IT departments now receive 3,000 alerts every day – but AI can help

Max Smolaks

January 21, 2020

3 Min Read

Why not apply machine learning to machine management?

An
average IT or cloud operations team had to deal with nearly
3,000 daily monitoring and management alerts in 2019, suggests a report from American software intelligence company Dynatrace.

This represents
a 19 percent increase from 2018.

The company estimated that the time spent dealing
with alerts costs large organizations an average of $1.5 million in overhead
expenses each year and suggested that employing artificial intelligence to identify
critical issues is the only way to handle the growing complexity of multi-cloud
deployments.

Too much, too fast

Dynatrace offers application performance
management (APM) and cloud infrastructure monitoring products, and is a major
player in the emerging AIOps software category that hopes to bring the benefits
of artificial intelligence and automation to IT infrastructure management.

The company has just published a report titled “Top challenges for CIOs on the road to the AI-driven autonomous cloud.”

It surveyed 800 CIOs and found that an average IT team spent around 15 percent of its time trying to sort through monitoring alerts to decide which issues required immediate attention, and which could be safely ignored.
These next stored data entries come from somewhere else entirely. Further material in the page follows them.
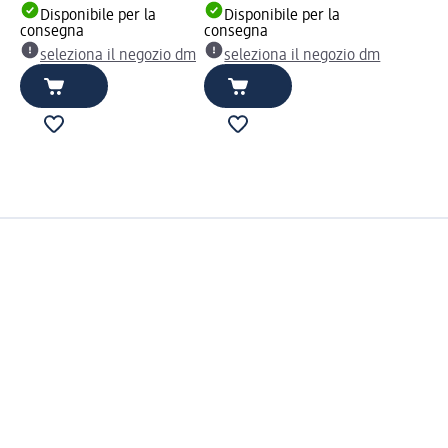
Disponibile per la
Disponibile per la
consegna
consegna
seleziona il negozio dm
seleziona il negozio dm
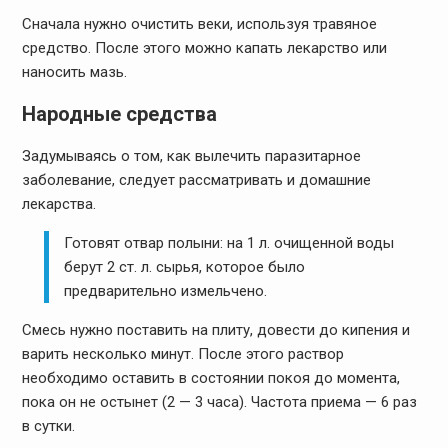
Сначала нужно очистить веки, используя травяное
средство. После этого можно капать лекарство или
наносить мазь.
Народные средства
Задумываясь о том, как вылечить паразитарное
заболевание, следует рассматривать и домашние
лекарства.
Готовят отвар полыни: на 1 л. очищенной воды
берут 2 ст. л. сырья, которое было
предварительно измельчено.
Смесь нужно поставить на плиту, довести до кипения и
варить несколько минут. После этого раствор
необходимо оставить в состоянии покоя до момента,
пока он не остынет (2 — 3 часа). Частота приема — 6 раз
в сутки.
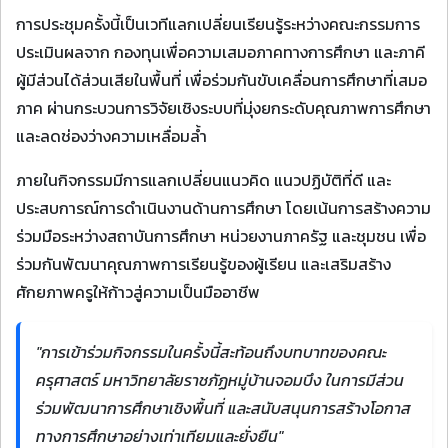
การประชุมครั้งนี้เป็นเวทีแลกเปลี่ยนเรียนรู้ระหว่างคณะกรรมการ
ประเมินผลจาก กองทุนเพื่อความเสมอภาคทางการศึกษา และภาคี
ผู้มีส่วนได้ส่วนเสียในพื้นที่ เพื่อร่วมกันขับเคลื่อนการศึกษาที่เสมอ
ภาค ผ่านกระบวนการวิจัยเชิงระบบที่มุ่งยกระดับคุณภาพการศึกษา
และลดช่องว่างความเหลื่อมล้ำ
ภายในกิจกรรมมีการแลกเปลี่ยนแนวคิด แนวปฏิบัติที่ดี และ
ประสบการณ์การดำเนินงานด้านการศึกษา โดยเน้นการสร้างความ
ร่วมมือระหว่างสถาบันการศึกษา หน่วยงานภาครัฐ และชุมชน เพื่อ
ร่วมกันพัฒนาคุณภาพการเรียนรู้ของผู้เรียน และเสริมสร้าง
ศักยภาพครูให้ก้าวสู่ความเป็นมืออาชีพ
"การเข้าร่วมกิจกรรมในครั้งนี้สะท้อนถึงบทบาทของคณะ
ครุศาสตร์ มหาวิทยาลัยราชภัฏหมู่บ้านจอมบึง ในการมีส่วน
ร่วมพัฒนาการศึกษาเชิงพื้นที่ และสนับสนุนการสร้างโอกาส
ทางการศึกษาอย่างเท่าเทียมและยั่งยืน"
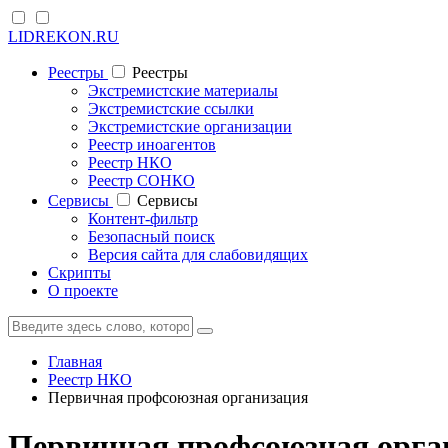
LIDREKON.RU
Реестры
Реестры
Экстремистские материалы
Экстремистские ссылки
Экстремистские организации
Реестр иноагентов
Реестр НКО
Реестр СОНКО
Cервисы
Cервисы
Контент-фильтр
Безопасный поиск
Версия сайта для слабовидящих
Скрипты
О проекте
Главная
Реестр НКО
Первичная профсоюзная организация
Первичная профсоюзная орга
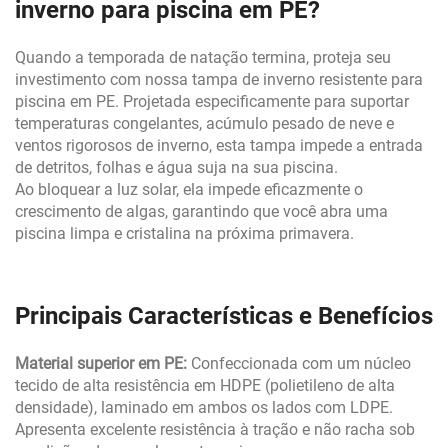
inverno para piscina em PE?
Quando a temporada de natação termina, proteja seu
investimento com nossa tampa de inverno resistente para
piscina em PE. Projetada especificamente para suportar
temperaturas congelantes, acúmulo pesado de neve e
ventos rigorosos de inverno, esta tampa impede a entrada
de detritos, folhas e água suja na sua piscina.
Ao bloquear a luz solar, ela impede eficazmente o
crescimento de algas, garantindo que você abra uma
piscina limpa e cristalina na próxima primavera.
Principais Características e Benefícios
Material superior em PE:
Confeccionada com um núcleo
tecido de alta resistência em HDPE (polietileno de alta
densidade), laminado em ambos os lados com LDPE.
Apresenta excelente resistência à tração e não racha sob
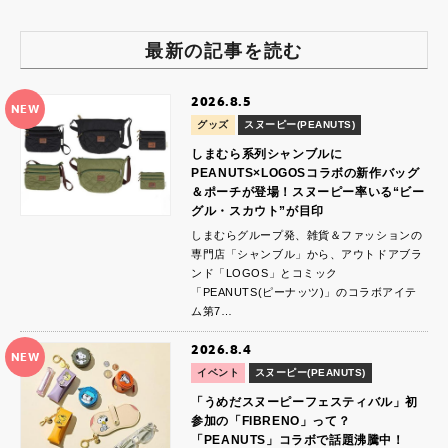
最新の記事を読む
2026.8.5
NEW
グッズ
スヌーピー(PEANUTS)
しまむら系列シャンブルに
PEANUTS×LOGOSコラボの新作バッグ
＆ポーチが登場！スヌーピー率いる“ビー
グル・スカウト”が目印
しまむらグループ発、雑貨＆ファッションの
専門店「シャンブル」から、アウトドアブラ
ンド「LOGOS」とコミック
「PEANUTS(ピーナッツ)」のコラボアイテ
ム第7…
2026.8.4
NEW
イベント
スヌーピー(PEANUTS)
「うめだスヌーピーフェスティバル」初
参加の「FIBRENO」って？
「PEANUTS」コラボで話題沸騰中！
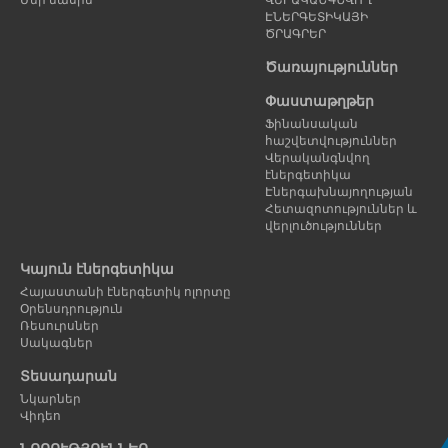
ԷՆԵՐԳԵՏԻԿԱՅԻ
ԾՐԱԳՐԵՐ
Ծառայություններ
Փաստաթղթեր
Ֆինանսական
հաշվետվություններ
Վերականգնվող
էներգետիկա
Էներգախնայողության
Հետազոտություններ և
վերլուծություններ
Կայուն էներգետիկա
Հայաստանի էներգետիկ ոլորտը
Օրենսդրություն
Ռեսուրսներ
Սակագներ
Տեսադարան
Նկարներ
Վիդեո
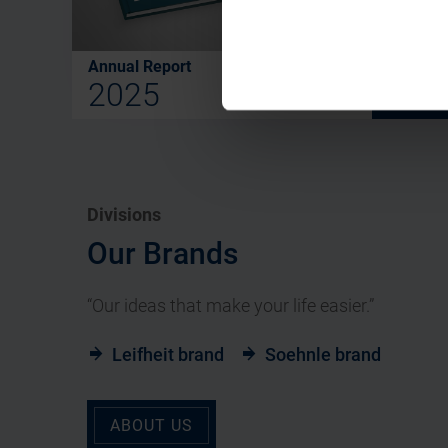
Annual Report
Sustaina
2025
202
Divisions
Our Brands
“Our ideas that make your life easier.”
Leifheit brand
Soehnle brand
ABOUT US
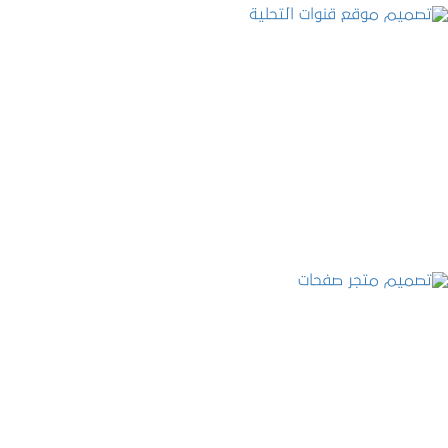
تصميم موقع قنوات التحلية
التفاصيل
تصميم متجر صفحات
التفاصيل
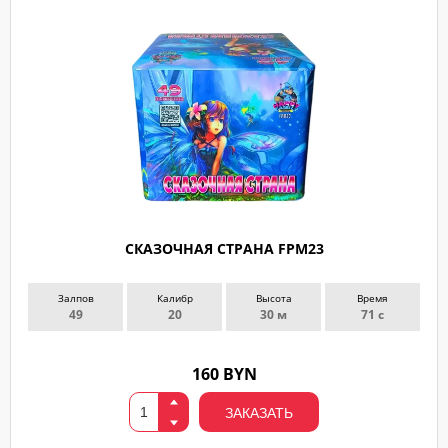
СКАЗОЧНАЯ СТРАНА FPM23
Залпов
Калибр
Высота
Время
49
20
30 м
71 с
160 BYN
ЗАКАЗАТЬ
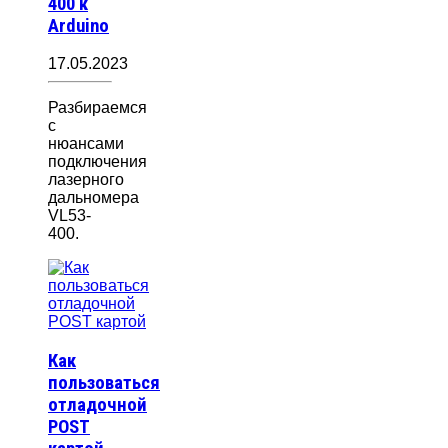
400 к
Arduino
17.05.2023
Разбираемся
с
нюансами
подключения
лазерного
дальномера
VL53-
400.
Как
пользоваться
отладочной
POST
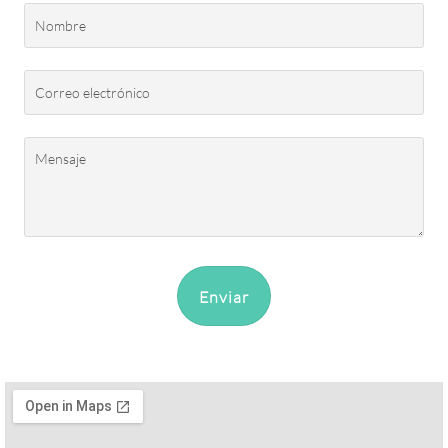
Enviar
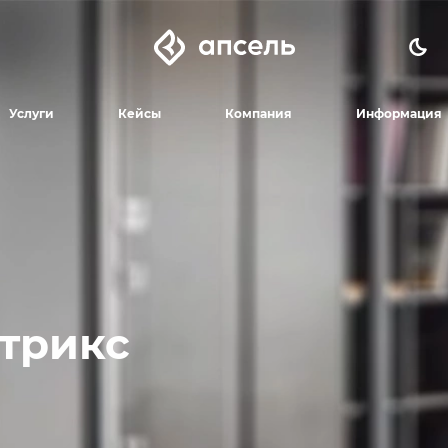
Услуги
Кейсы
Компания
Информация
итрикс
In an IT department that pays its staff $10.2 million per year, this would amount to $1.53m lost annually.

Seventy percent of respondents said their organization was struggling to
cope with the number of alerts from monitoring and management tools, and 75
percent said most of the alerts they received were irrelevant. On average, just
26 percent of the alerts received each day required actioning.

At the same time, an average organization
experienced 21 incidents that could have been prevented if alerts were seen or
acted upon in time but weren’t.

The situation
is clearly unsustainable, and Dynatrace suggests that CIOs
are increasingly looking to AI and automation to solve the issue of information
overload.

“The Dynatrace
Software Intelligence Platform is a single platform with multiple modules,
leveraging a common data model with a precise explainable AI engine at its core,”
said Bernd Greifeneder, CTO and founder at Dynatrace.

“Unlike other solutions, which just serve
up more data on glass, it’s this combination that enables Dynatrace to deliver the precise answers and
contextual causation that organizations need to succeed in taming cloud
complexity and, ultimately, achieving AI-driven autonomous cloud operations.”